**Description of the task**
Nothing but a number should be given: how many lines of the records include "blanc"?

Start of Block

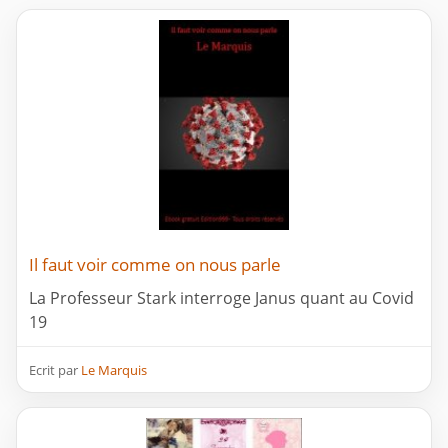
Il faut voir comme on nous parle
La Professeur Stark interroge Janus quant au Covid
19
Ecrit par
Le Marquis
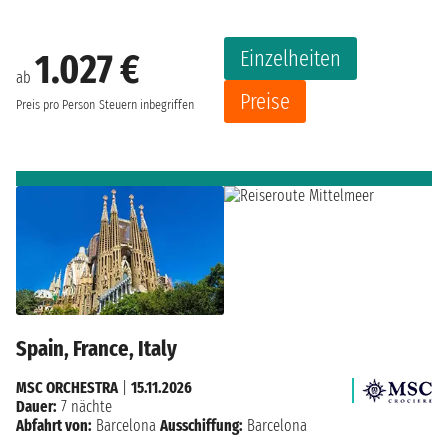
Einzelheiten
1.027 €
ab
Preise
Preis pro Person
Steuern inbegriffen
Spain, France, Italy
MSC ORCHESTRA
|
15.11.2026
Dauer:
7 nächte
Abfahrt von:
Barcelona
Ausschiffung:
Barcelona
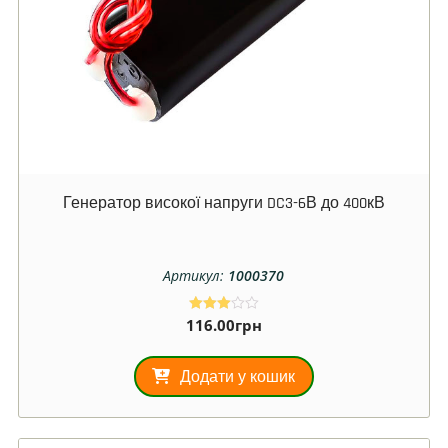
Генератор високої напруги DC3-6В до 400кВ
Артикул:
1000370
116.00
грн
Оцінен
о в
3.00
з 5
Додати у кошик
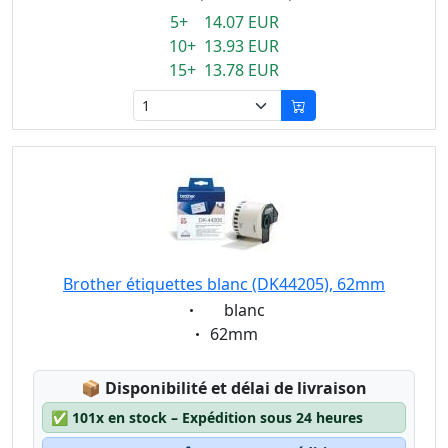
5+ 14.07 EUR
10+ 13.93 EUR
15+ 13.78 EUR
Brother étiquettes blanc (DK44205), 62mm
Eigenschaft:
blanc
Eigenschaft:
62mm
Lagerstatus:
📦
Disponibilité et délai de livraison
✅
101x en stock – Expédition sous 24 heures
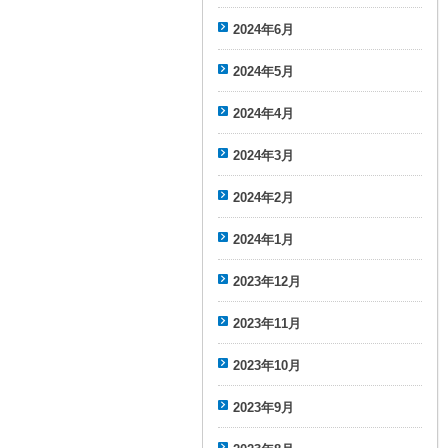
2024年6月
2024年5月
2024年4月
2024年3月
2024年2月
2024年1月
2023年12月
2023年11月
2023年10月
2023年9月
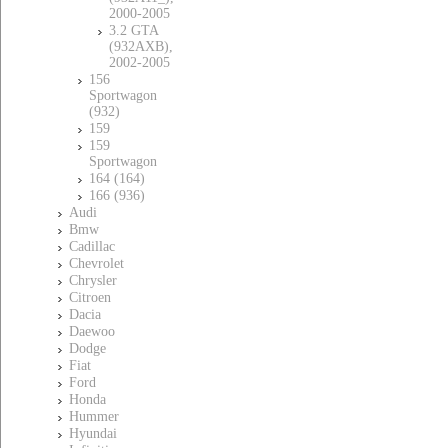
2000-2005
3.2 GTA
(932AXB),
2002-2005
156
Sportwagon
(932)
159
159
Sportwagon
164 (164)
166 (936)
Audi
Bmw
Cadillac
Chevrolet
Chrysler
Citroen
Dacia
Daewoo
Dodge
Fiat
Ford
Honda
Hummer
Hyundai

End of Block

**Finished task**
2